Click through to check out biographies of the brokers, carrier executives and risk managers dealing in Environmental insurance who offer their perspective throughout PC360-NU’s January digital issue. The subjects also offer additional thoughts on this line, including their views on why more clients should strongly consider this relatively inexpensive but highly valuable coverage.
Mike Benishek, an Account Executive and Risk Management Advisor at agency Lutgert Insurance in Sarasota, Fla.
Benishek has worked in risk management and in the insurance industry for nearly 40 years. He began his career as a safety technician for a midsize manufacturer and then held positions with one of the world’s largest insurance brokers and a large Workers’ Compensation insurer. Benishek then headed the risk-management and insurance department for 20 years at PTG Management Co., a large, privately held multinational agribusiness. A challenge he sees in managing Environmental risk is that it is “often hidden,” which necessitates extensive due diligence when an organization is attempting to acquire property.
“Even after [contamination] is properly disposed of” before a property acquisition is completed, “one still has to carefully review the wording of the ‘pre-existing conditions’ clause in the Pollution policy” to ensure the buyer is adequately protected, Benishek says.
Veronica Benzinger, Managing Director and Chief Broking Officer in the Environmental Services Group at Aon Risk Solutions in West Palm Beach, Fla.
Benzinger, a licensed broker since 1980, has been with Aon for nearly her entire career. She began specializing in Environmental risk in 1999, when she recognized a growing need for Environmental expertise among clients and in the insurance industry. At that time, she stepped into the Environmental field as head of the broker’s new Environmental Center of Excellence in the Northeast. The most rewarding aspect of the field for Benzinger, she says, is its inherent “creativity.” Since Environmental coverage is written in the surplus-lines market, which is free of rate and form restrictions, Benzinger can “craft insurance policies that address business issues and provide the solutions that our clients need, as well as balance-sheet protection.”

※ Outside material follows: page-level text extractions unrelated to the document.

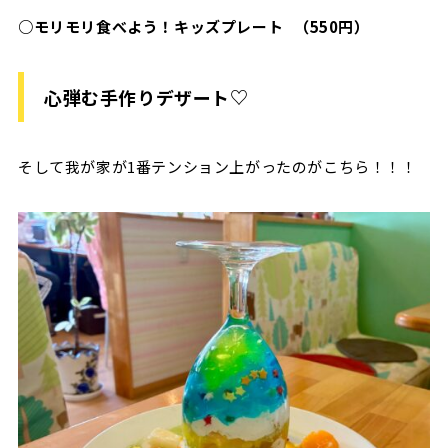
○モリモリ食べよう！キッズプレート （550円）
心弾む手作りデザート♡
そして我が家が1番テンション上がったのがこちら！！！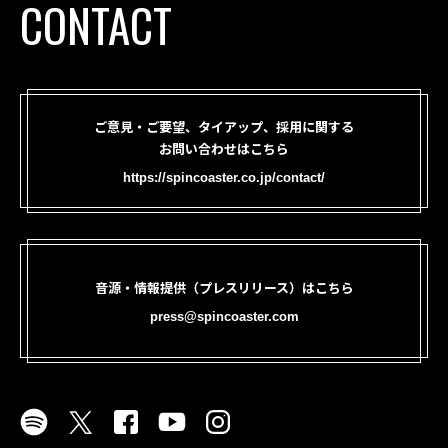
CONTACT
ご意見・ご要望、タイアップ、採用に関する
お問い合わせはこちら
https://spincoaster.co.jp/contact/
音源・情報提供（プレスリリース）はこちら
press@spincoaster.com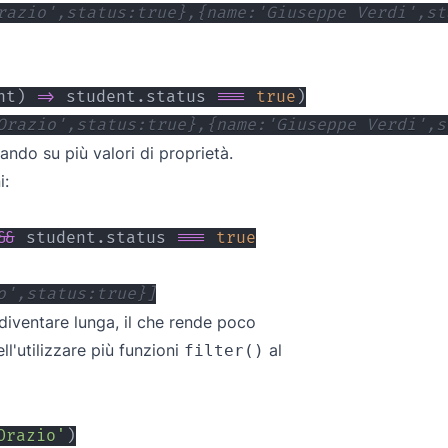
razio',status:true},{name:'Giuseppe Verdi',st
nt
)
=>
 student
.
status
===
true
)
Orazio',status:true},{name:'Giuseppe Verdi',s
ndo su più valori di proprietà.
i:
&&
 student
.
status
===
true
o',status:true}]
 diventare lunga, il che rende poco
l'utilizzare più funzioni
al
filter()
Orazio'
)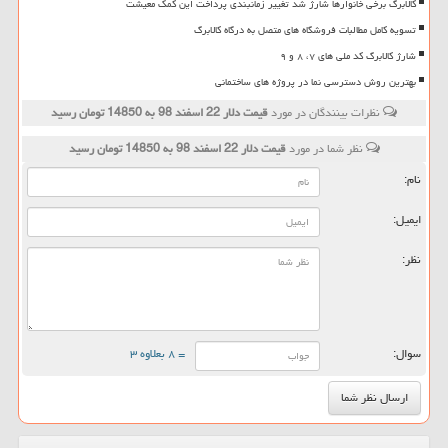
کالابرگ برخی خانوارها شارژ شد تغییر زمانبندی پرداخت این کمک معیشت
تسویه کامل مطالبات فروشگاه های متصل به درگاه کالابرگ
شارژ کالابرگ کد ملی های ۷، ۸ و ۹
بهترین روش دسترسی نما در پروژه های ساختمانی
نظرات بینندگان در مورد
قیمت دلار 22 اسفند 98 به 14850 تومان رسید
نظر شما در مورد
قیمت دلار 22 اسفند 98 به 14850 تومان رسید
نام:
ایمیل:
نظر:
سوال:
= ۸ بعلاوه ۳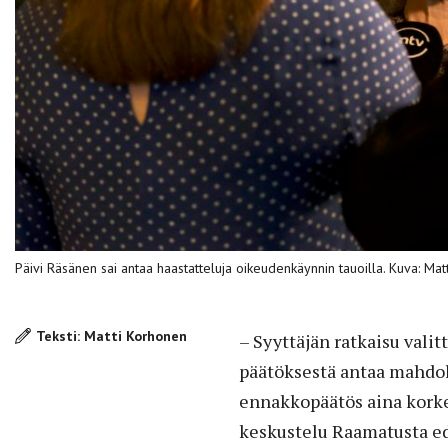
Päivi Räsänen sai antaa haastatteluja oikeudenkäynnin tauoilla. Kuva: Ma
Teksti: Matti Korhonen
– Syyttäjän ratkaisu vali
päätöksestä antaa mahdol
ennakkopäätös aina korke
keskustelu Raamatusta ed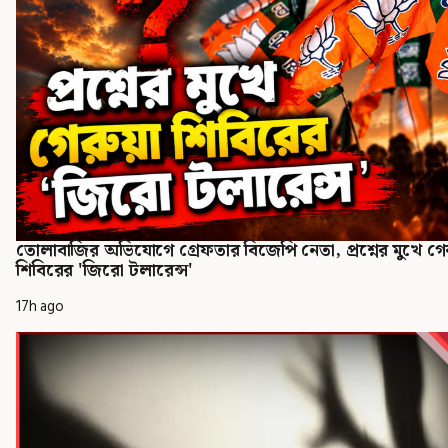
তোলাবাজির অভিযোগে গ্রেফতার বিজেপি নেতা, প্রশ্নের মুখে গের
শিবিরের 'জিরো টলারেন্স'
17h ago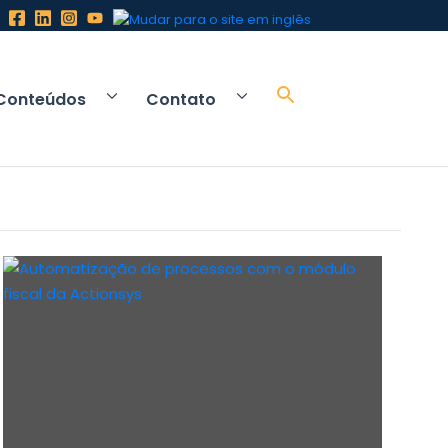
Conteúdos
Contato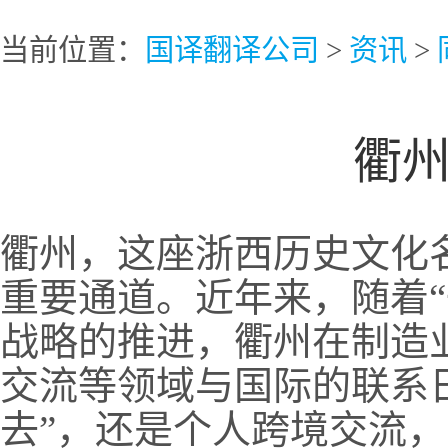
当前位置：
国译翻译公司
>
资讯
>
衢
衢州，这座浙西历史文化
重要通道。近年来，随着“
战略的推进，衢州在制造
交流等领域与国际的联系
去”，还是个人跨境交流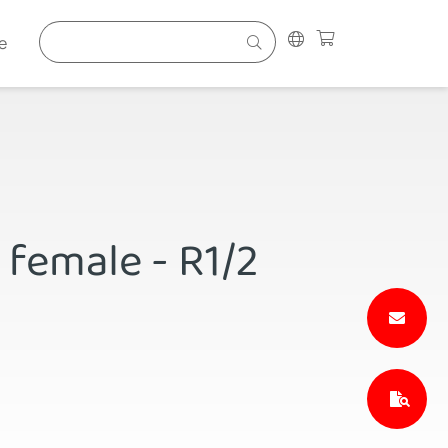
e
 female - R1/2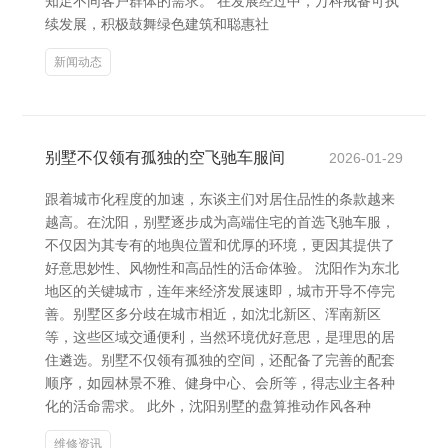
知足不同客户群体的需求。 在发展经过中，万科戒备可执
续发展，积极鼓舞绿色建筑和聪惠社
新闻动态
别墅不仅领有孤独的空飞驰车服间
2026-01-29
跟着城市化程度的加速，东谈主们对居住品性的条款越来
越高。在沈阳，别墅逐步成为高端住宅的首选飞驰车服，
不仅因为其专有的地舆位置和优厚的环境，更因其提供了
好意思妙性、风物性和高品性的活命体验。 沈阳作为东北
地区的关键城市，连年来经济发展速即，城市开导不停完
善。别墅区多分歧在城市相近，如沈北新区、浑南新区
等，这些区域交通便利，当然环境优好意思，是理思的居
住遴选。别墅不仅领有孤独的空间，还配备了完善的配套
顺序，如园林景不雅、健身中心、会所等，得志业主各种
化的活命需求。 此外，沈阳别墅的盘算推动作风各种
维修资讯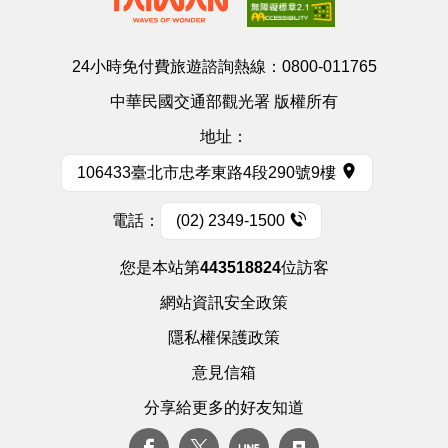
24小時免付費旅遊諮詢熱線：
0800-011765
中華民國交通部觀光署 版權所有
地址：
106433臺北市忠孝東路4段290號9樓
電話：
(02) 2349-1500
您是本站第
443518824
位訪客
網站資訊安全政策
隱私權保護政策
意見信箱
分享給更多的好友知道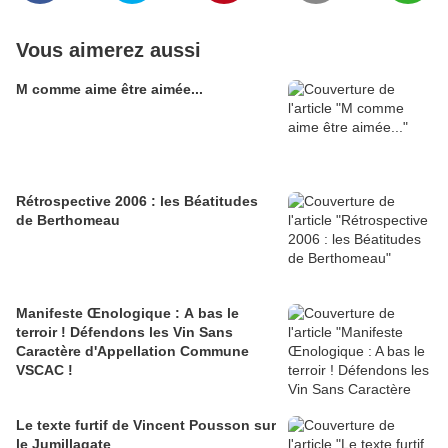
Vous aimerez aussi
M comme aime être aimée...
Rétrospective 2006 : les Béatitudes
de Berthomeau
Manifeste Œnologique : A bas le
terroir ! Défendons les Vin Sans
Caractère d'Appellation Commune
VSCAC !
Le texte furtif de Vincent Pousson sur
le Jumillagate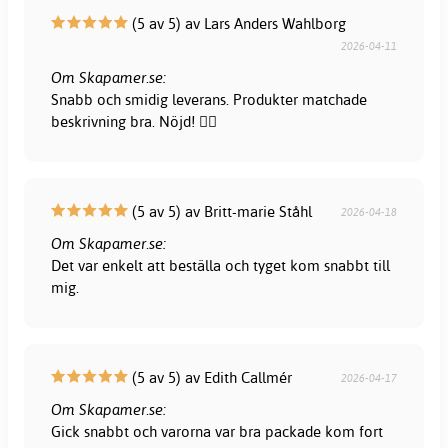
(5 av 5) av Lars Anders Wahlborg
2026-04-11
Om Skapamer.se:
Snabb och smidig leverans. Produkter matchade
beskrivning bra. Nöjd! 👍🏻
(5 av 5) av Britt-marie Ståhl
2026-04-18
Om Skapamer.se:
Det var enkelt att beställa och tyget kom snabbt till
mig.
(5 av 5) av Edith Callmér
2026-04-17
Om Skapamer.se:
Gick snabbt och varorna var bra packade kom fort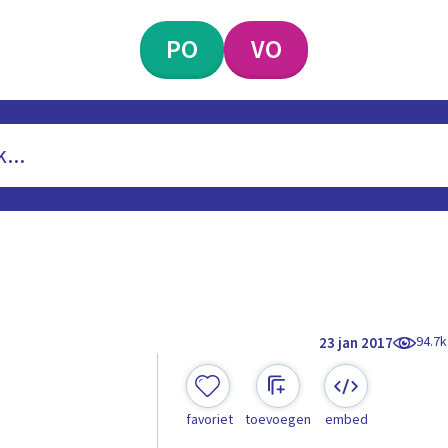
PO
VO
94.7k
23 jan 2017
favoriet
toevoegen
embed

“We see more insurance companies coming into the Environmental market because it has been a more profitable line,” she adds.
John C. Gibson, Whitehouse Station, N.J.-based Senior Vice President and Environmental Product Line Manager at the Chubb Group of Insurance Cos.
Gibson has been in the insurance industry for 32 years, but he moved into the Environmental area just four years ago to take advantage of an opportunity to be a global product manager. In that capacity, he draws on his underwriting experience to help develop Environmental products. The most-rewarding part of working in the Environmental field for Gibson is “the flexibility to truly underwrite risk, since it’s underwritten on surplus-lines paper.”
“Pollution insurers have made only a small penetration of the market” of potential buyers, Gibson says. But “once they buy, they buy,” and do not drop the coverage.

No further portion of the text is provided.